Plenty has already been said about the American obsession with independence. If on one hand there are the modern pioneers, the entrepreneurs and the internet shut-ins, on the other hand there are the cultural critics who insist that art derives its greatest value from its newness, its fundamental breaking from the pack. The romantic vision of the individual emerges so naturally from the American milieu that just this year, we were graced with two versions of Beyoncé’s new album cover: one, in which she rides a crystal horse and glares challengingly at the camera, Lady Godiva remade. In the other, she rides a silver horse and wears a literal cowboy hat — not a lady, but a lone challenger riding into the saloon of contemporary music. Both are about her singularness. It is a story we crave, not only as vicarious pleasure but as a magic invocation we cast over ourselves — hoping that with enough repetition, enough fevered listening and learning of TikTok dances, the styling, brand-making and business pizzazz that is the end result of countless fussing professionals will emerge from ourselves, organic and whole, as Venus did from the froth: our very own uniqueness, a property as natural as our skin. The lie is that we can achieve the illusion of singularity on our own. The lie is that singularity has been anything, at any time, but an expensive story that never seems to bore us: a one-man play with an army of set designers, makeup artists, lighting designers, and sound designers scuttling like bugs, just out of sight.

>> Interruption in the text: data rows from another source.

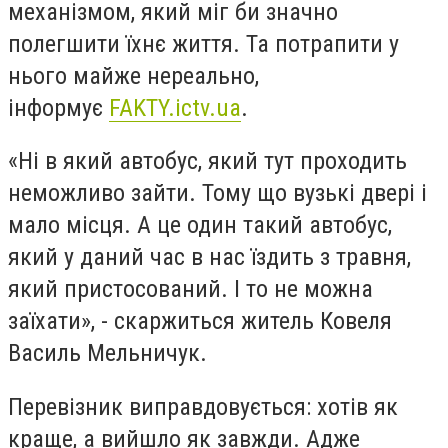
механізмом, який міг би значно
полегшити їхнє життя. Та потрапити у
нього майже нереально,
інформує
FAKTY.ictv.ua
.
«Ні в який автобус, який тут проходить
неможливо зайти. Тому що вузькі двері і
мало місця. А це один такий автобус,
який у даний час в нас їздить з травня,
який пристосований. І то не можна
заїхати», - скаржиться житель Ковеля
Василь Мельничук.
Перевізник виправдовується: хотів як
краще, а вийшло як завжди. Адже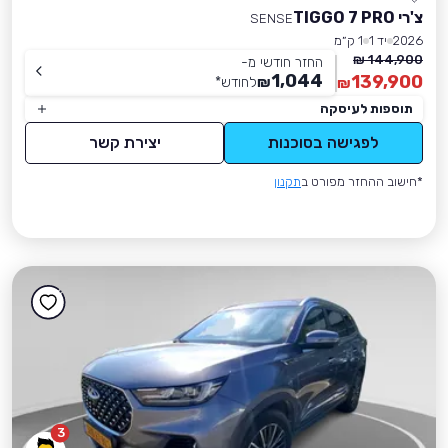
צ'רי TIGGO 7 PRO
SENSE
2026
יד 1
1 ק״מ
144,900 ₪
החזר חודשי מ-
1,044
139,900
₪
לחודש
*
₪
תוספות לעיסקה
לפגישה בסוכנות
יצירת קשר
*חישוב ההחזר מפורט ב
תקנון
3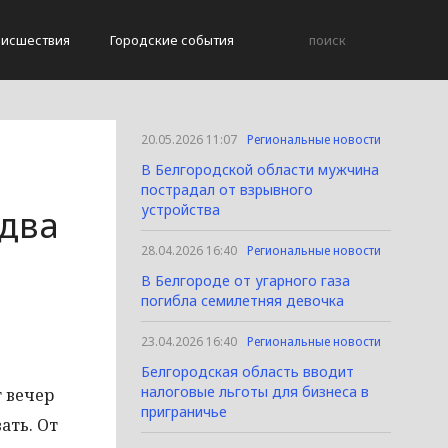
исшествия
Городские события
20.05.2026 11:07
Региональные новости
В Белгородской области мужчина
пострадал от взрывного
устройства
едва
28.04.2026 16:40
Региональные новости
В Белгороде от угарного газа
погибла семилетняя девочка
23.04.2026 16:40
Региональные новости
Белгородская область вводит
налоговые льготы для бизнеса в
 вечер
приграничье
ать. От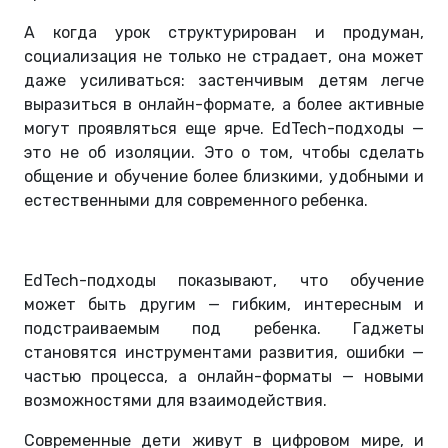
А когда урок структурирован и продуман,
социализация не только не страдает, она может
даже усиливаться: застенчивым детям легче
выразиться в онлайн-формате, а более активные
могут проявляться еще ярче. EdTech-подходы —
это не об изоляции. Это о том, чтобы сделать
общение и обучение более близкими, удобными и
естественными для современного ребенка.
EdTech-подходы показывают, что обучение
может быть другим — гибким, интересным и
подстраиваемым под ребенка. Гаджеты
становятся инструментами развития, ошибки —
частью процесса, а онлайн-форматы — новыми
возможностями для взаимодействия.
Современные дети живут в цифровом мире, и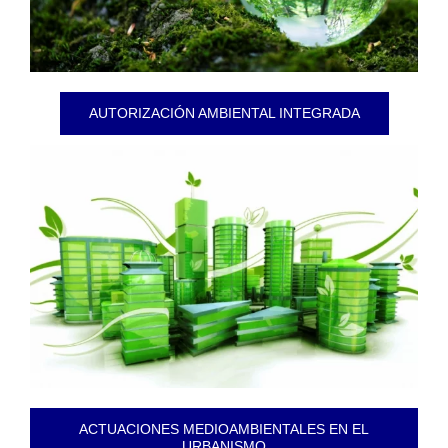
AUTORIZACIÓN AMBIENTAL INTEGRADA
ACTUACIONES MEDIOAMBIENTALES EN EL
URBANISMO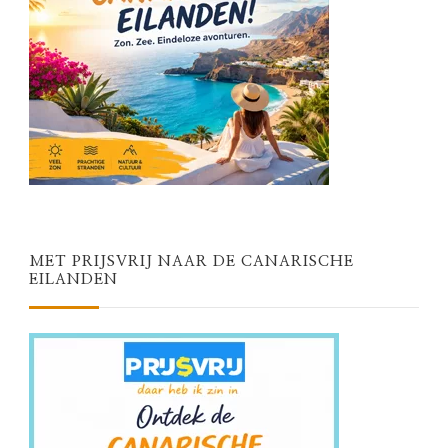
MET PRIJSVRIJ NAAR DE CANARISCHE
EILANDEN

If our obsession with independence has not already been thoroughly debunked — Henry David Thoreau’s mother did his laundry while he wrote Walden! Chris Mccandless died alone in Alaska and by his own record, had regrets! — it certainly seems to us now, in this shaky post-lockdown moment, that self-sufficiency is not the glory anyone promised, not even with the milk and honey of capitalistic choice to ease it. Does it really matter that we can order from any restaurant we like, select the exact sneaker we want down to the half-size, fine-tune our sexual fantasies with an endless rotary of strangers on OnlyFans, when in the middle of the night, we sometimes wake with the grim certainty that no one would know if we died? That our civil society is pulled taut to the edge of rupture?
If the world is made real by consumption and not by love, why does it feel like this world has already been ending for some time?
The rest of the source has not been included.